We are certainly “reflective, meaning-seeking, relational and purposeful organisms” and it’s long seemed to me that to practice medicine without that understanding demeans both patients and practitioners. Human beings are not objects which can be reduced to genes, molecules or cells. We are complex adaptive organisms with consciousness. As these authors say, we have  –

a capacity for self-reflection, for designing sophisticated symbolic structures, for attaching metaphorical concepts to experiences and for building models and categories with the aid of the imagination.

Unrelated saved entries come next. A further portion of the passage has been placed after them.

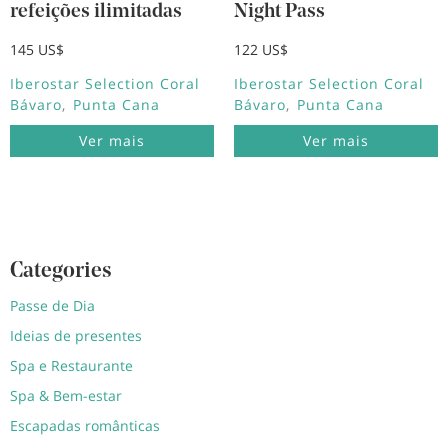
refeições ilimitadas
Night Pass
145 US$
122 US$
Iberostar Selection Coral
Iberostar Selection Coral
Bávaro
Punta Cana
Bávaro
Punta Cana
Ver mais
Ver mais
Categories
Passe de Dia
Ideias de presentes
Spa e Restaurante
Spa & Bem-estar
Escapadas românticas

We create art, music, poetry and stories. We play. We make sense of our daily lives. (See my recent series of posts on re-enchanting life for more about these very human activities) We connect. We live embedded in a mesh of relationships. We use language, myths and symbols to interpret and experience the world.

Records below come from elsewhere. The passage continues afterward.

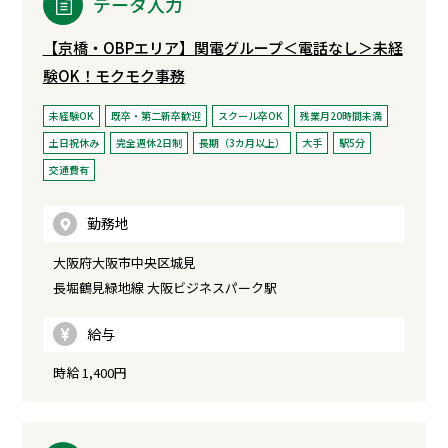
データ入力
【京橋・OBPエリア】関電グループ＜電話なし＞未経
験OK！モクモク事務
未経験OK
既卒・第二新卒歓迎
スクール卒OK
残業月20時間未満
土日祝休み
完全週休2日制
長期（3カ月以上）
大手
駅5分
交通費有
勤務地
大阪府大阪市中央区城見
長堀鶴見緑地線 大阪ビジネスパーク駅
給与
時給 1,400円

Unfortunately, such experience does not lend itself easily to standardised interpretation; it is always an experience of something for someone, in a unique context

All of our experiences are personal and unique. To be fully human, to really understand another person, we must consider the personal and unique. My contention is that we must not only consider it, but must hold that focus as central come what may.

Yet, as these authors point out, contemporary “evidence based” approaches to medicine have failed to include the subjective –

Human subjectivity is not only absent from contemporary evidence-based medicine, it is in fact explicitly eliminated by the mathematical analyses performed during assembly of evidence.

Should we allow statistics and “controlled” de-humanised research (with the experiences of the human beings who are the subjects of the research removed) be our “gold standard”? We need the research which incorporates the subjective and the personal if we want the findings to be relevant to the real, everyday lives of human beings.

Right up in the “Results” section of this paper the authors say “Experiences of support, recognition and belonging, on the other hand, can help to strengthen or restore a state of health”. That is completely congruent with the clinical experience of my lifetime’s work as a doctor. The essential elements of healing are based on the relationship – as a doctor it is my role to recognise each patient – to see each one as a unique individual with a particular issue or problem to discuss – and to be able to say “I see you”, “I hear you” and “I understand what you are experiencing” (and that includes making a diagnosis and being aware of the natural history of diseases). It is also my role to support, not judge. To provide what help and care I can. And finally, at the base of it all, it is my role to create a relationship with each patient, a meaningful connection which reduces the feelings of isolation or alienation a person who is suffering can experience.

It is heartening to see the beginnings of a scientific method which will help us all in the future to create the conditions for health. And if the start of that is to create “Experiences of support, recognition and belonging”, then we will be starting from a good place.